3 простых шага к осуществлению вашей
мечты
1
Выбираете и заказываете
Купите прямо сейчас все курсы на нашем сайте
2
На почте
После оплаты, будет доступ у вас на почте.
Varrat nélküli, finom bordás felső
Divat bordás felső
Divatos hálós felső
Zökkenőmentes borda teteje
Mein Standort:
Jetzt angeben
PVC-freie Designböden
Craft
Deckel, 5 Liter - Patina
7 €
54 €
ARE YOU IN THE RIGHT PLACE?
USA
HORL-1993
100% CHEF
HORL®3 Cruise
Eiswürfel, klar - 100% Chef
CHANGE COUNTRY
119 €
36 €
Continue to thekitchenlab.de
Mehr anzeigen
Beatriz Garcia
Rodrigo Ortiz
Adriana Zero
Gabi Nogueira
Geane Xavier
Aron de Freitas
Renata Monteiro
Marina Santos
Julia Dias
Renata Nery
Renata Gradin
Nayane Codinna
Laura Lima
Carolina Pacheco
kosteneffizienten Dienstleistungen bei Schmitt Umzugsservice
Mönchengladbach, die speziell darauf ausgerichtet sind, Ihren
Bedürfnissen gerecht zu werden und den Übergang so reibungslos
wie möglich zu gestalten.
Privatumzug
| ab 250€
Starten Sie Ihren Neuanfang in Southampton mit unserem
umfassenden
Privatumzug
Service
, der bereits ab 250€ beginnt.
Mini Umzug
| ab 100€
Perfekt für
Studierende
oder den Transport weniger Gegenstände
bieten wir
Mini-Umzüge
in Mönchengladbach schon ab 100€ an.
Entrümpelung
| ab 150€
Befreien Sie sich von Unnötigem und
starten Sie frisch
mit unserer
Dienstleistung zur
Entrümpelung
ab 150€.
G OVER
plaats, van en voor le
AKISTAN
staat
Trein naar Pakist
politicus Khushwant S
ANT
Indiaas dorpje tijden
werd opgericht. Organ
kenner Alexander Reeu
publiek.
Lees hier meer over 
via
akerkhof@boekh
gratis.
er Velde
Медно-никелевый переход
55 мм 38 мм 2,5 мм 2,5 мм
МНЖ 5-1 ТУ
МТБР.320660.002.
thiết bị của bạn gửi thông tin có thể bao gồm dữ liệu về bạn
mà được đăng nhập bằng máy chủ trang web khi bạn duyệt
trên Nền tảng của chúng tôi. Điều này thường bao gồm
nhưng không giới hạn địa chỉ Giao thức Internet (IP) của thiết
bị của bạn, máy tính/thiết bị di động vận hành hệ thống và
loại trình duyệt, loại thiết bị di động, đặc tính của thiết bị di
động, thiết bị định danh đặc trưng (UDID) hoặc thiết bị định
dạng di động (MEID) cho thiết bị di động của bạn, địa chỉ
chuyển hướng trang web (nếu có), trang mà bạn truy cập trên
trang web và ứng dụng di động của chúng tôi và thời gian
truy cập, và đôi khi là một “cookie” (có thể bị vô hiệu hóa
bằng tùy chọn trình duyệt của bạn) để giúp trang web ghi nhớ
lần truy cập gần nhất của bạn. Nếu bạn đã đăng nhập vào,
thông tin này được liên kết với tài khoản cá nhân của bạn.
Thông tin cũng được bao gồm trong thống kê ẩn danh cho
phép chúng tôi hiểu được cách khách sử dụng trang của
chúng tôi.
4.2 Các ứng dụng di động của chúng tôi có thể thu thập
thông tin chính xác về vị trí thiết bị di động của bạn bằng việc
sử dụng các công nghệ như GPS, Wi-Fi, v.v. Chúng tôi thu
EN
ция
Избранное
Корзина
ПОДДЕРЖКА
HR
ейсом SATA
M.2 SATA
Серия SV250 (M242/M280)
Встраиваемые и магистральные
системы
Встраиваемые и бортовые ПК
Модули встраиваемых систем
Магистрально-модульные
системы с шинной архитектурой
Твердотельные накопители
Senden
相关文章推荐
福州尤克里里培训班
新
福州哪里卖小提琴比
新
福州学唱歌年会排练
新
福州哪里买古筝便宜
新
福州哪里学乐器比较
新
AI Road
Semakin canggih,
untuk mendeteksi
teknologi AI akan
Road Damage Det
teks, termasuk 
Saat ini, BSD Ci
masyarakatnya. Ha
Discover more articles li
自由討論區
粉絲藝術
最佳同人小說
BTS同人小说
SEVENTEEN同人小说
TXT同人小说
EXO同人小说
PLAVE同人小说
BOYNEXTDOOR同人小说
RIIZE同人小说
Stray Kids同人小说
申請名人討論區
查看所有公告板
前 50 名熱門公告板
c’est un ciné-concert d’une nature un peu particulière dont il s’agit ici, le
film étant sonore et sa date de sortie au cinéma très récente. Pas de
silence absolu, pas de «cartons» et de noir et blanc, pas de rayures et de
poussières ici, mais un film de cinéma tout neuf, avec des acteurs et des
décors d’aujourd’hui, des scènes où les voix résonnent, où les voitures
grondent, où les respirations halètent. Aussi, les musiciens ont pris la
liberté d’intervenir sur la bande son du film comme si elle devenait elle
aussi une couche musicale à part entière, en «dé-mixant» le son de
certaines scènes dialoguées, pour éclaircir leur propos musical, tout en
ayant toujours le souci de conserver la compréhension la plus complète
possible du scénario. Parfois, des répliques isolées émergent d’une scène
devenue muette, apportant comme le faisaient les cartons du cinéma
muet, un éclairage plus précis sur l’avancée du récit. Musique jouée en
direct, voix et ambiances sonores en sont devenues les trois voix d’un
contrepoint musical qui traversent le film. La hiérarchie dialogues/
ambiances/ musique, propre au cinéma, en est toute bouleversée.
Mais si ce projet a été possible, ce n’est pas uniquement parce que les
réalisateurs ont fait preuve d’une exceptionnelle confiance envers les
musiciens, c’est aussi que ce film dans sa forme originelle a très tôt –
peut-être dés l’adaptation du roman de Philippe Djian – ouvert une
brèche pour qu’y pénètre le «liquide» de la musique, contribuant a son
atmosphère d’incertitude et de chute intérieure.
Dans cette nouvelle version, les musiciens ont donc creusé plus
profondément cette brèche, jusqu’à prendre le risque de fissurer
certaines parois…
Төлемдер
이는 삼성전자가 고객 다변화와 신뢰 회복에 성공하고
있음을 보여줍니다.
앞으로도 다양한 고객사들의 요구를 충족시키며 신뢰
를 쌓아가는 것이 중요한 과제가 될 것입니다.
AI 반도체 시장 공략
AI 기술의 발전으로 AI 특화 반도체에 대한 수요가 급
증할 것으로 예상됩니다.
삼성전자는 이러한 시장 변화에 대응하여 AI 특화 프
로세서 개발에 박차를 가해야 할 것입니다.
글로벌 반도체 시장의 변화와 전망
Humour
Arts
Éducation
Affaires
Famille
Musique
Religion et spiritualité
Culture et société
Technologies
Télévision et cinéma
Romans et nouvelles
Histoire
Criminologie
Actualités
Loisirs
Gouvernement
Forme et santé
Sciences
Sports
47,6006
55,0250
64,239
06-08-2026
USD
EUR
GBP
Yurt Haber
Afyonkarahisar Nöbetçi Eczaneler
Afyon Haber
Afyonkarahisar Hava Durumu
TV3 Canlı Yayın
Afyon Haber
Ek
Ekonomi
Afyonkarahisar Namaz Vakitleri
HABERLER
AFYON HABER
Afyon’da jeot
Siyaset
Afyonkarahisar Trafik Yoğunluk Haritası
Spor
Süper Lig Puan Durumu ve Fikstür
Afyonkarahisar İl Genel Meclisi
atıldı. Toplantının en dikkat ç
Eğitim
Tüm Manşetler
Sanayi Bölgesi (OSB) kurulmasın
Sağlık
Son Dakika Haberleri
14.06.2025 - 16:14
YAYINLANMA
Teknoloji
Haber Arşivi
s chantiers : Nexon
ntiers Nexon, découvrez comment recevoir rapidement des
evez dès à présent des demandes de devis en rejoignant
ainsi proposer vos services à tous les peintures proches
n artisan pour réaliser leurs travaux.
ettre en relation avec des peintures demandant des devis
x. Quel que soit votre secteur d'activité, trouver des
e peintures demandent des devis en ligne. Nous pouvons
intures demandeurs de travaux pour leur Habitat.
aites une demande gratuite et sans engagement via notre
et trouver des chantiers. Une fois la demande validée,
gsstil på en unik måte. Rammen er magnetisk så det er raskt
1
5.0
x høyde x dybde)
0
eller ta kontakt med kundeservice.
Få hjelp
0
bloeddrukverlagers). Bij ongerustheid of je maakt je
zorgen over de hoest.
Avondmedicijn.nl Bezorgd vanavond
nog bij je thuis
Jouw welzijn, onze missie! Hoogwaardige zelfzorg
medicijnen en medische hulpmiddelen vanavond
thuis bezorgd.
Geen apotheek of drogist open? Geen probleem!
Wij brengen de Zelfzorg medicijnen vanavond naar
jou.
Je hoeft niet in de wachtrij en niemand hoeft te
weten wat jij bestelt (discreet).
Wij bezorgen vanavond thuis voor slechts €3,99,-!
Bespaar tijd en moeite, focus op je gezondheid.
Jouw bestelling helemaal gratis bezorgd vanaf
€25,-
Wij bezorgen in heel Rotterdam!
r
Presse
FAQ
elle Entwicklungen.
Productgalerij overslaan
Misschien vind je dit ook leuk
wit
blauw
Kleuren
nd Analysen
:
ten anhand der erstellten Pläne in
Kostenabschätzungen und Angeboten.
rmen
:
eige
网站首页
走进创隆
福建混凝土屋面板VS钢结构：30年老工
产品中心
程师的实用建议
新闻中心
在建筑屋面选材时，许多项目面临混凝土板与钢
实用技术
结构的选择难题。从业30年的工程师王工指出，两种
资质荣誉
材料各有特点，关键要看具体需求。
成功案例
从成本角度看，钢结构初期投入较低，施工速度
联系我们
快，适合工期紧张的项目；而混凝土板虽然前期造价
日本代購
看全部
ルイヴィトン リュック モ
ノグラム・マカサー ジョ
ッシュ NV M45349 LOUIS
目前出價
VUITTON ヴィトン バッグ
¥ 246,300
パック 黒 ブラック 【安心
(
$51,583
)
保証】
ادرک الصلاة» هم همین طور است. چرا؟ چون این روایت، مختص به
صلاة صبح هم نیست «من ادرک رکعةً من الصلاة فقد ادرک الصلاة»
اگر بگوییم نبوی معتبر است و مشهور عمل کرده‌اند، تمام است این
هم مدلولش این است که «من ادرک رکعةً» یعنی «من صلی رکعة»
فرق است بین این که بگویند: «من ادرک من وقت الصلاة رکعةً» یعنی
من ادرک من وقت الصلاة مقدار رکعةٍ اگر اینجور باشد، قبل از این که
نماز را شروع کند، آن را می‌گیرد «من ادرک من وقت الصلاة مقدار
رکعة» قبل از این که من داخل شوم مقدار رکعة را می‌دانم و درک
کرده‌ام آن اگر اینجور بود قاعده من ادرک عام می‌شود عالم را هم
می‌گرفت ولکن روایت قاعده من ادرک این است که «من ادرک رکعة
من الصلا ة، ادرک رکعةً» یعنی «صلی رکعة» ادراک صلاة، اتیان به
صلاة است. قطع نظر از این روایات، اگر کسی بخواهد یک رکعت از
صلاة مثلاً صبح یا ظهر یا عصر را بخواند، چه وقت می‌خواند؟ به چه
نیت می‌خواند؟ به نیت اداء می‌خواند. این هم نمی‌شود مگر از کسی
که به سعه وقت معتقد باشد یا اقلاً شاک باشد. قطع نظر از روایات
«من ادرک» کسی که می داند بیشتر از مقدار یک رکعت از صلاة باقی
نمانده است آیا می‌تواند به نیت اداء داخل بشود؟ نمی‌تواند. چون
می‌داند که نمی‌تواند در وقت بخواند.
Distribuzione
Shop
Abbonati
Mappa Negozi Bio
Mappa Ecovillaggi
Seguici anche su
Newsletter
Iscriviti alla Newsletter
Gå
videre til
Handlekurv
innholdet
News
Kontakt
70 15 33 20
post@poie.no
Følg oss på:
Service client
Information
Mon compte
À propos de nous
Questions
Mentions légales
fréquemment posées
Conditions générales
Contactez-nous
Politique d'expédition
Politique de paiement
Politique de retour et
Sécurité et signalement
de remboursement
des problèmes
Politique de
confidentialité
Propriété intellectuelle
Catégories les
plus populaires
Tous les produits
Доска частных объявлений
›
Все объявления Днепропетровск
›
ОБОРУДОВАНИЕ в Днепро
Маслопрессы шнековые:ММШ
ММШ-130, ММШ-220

────────────────

The required output is every line above from the one with "Jetzt angeben" down to the one with "chuyển hướng trang", restated word for word, ends included.

# [ANSWER SPACE]
Jetzt angeben
PVC-freie Designböden
Craft
Deckel, 5 Liter - Patina
7 €
54 €
ARE YOU IN THE RIGHT PLACE?
USA
HORL-1993
100% CHEF
HORL®3 Cruise
Eiswürfel, klar - 100% Chef
CHANGE COUNTRY
119 €
36 €
Continue to thekitchenlab.de
Mehr anzeigen
Beatriz Garcia
Rodrigo Ortiz
Adriana Zero
Gabi Nogueira
Geane Xavier
Aron de Freitas
Renata Monteiro
Marina Santos
Julia Dias
Renata Nery
Renata Gradin
Nayane Codinna
Laura Lima
Carolina Pacheco
kosteneffizienten Dienstleistungen bei Schmitt Umzugsservice
Mönchengladbach, die speziell darauf ausgerichtet sind, Ihren
Bedürfnissen gerecht zu werden und den Übergang so reibungslos
wie möglich zu gestalten.
Privatumzug
| ab 250€
Starten Sie Ihren Neuanfang in Southampton mit unserem
umfassenden
Privatumzug
Service
, der bereits ab 250€ beginnt.
Mini Umzug
| ab 100€
Perfekt für
Studierende
oder den Transport weniger Gegenstände
bieten wir
Mini-Umzüge
in Mönchengladbach schon ab 100€ an.
Entrümpelung
| ab 150€
Befreien Sie sich von Unnötigem und
starten Sie frisch
mit unserer
Dienstleistung zur
Entrümpelung
ab 150€.
G OVER
plaats, van en voor le
AKISTAN
staat
Trein naar Pakist
politicus Khushwant S
ANT
Indiaas dorpje tijden
werd opgericht. Organ
kenner Alexander Reeu
publiek.
Lees hier meer over 
via
akerkhof@boekh
gratis.
er Velde
Медно-никелевый переход
55 мм 38 мм 2,5 мм 2,5 мм
МНЖ 5-1 ТУ
МТБР.320660.002.
thiết bị của bạn gửi thông tin có thể bao gồm dữ liệu về bạn
mà được đăng nhập bằng máy chủ trang web khi bạn duyệt
trên Nền tảng của chúng tôi. Điều này thường bao gồm
nhưng không giới hạn địa chỉ Giao thức Internet (IP) của thiết
bị của bạn, máy tính/thiết bị di động vận hành hệ thống và
loại trình duyệt, loại thiết bị di động, đặc tính của thiết bị di
động, thiết bị định danh đặc trưng (UDID) hoặc thiết bị định
dạng di động (MEID) cho thiết bị di động của bạn, địa chỉ
chuyển hướng trang web (nếu có), trang mà bạn truy cập trên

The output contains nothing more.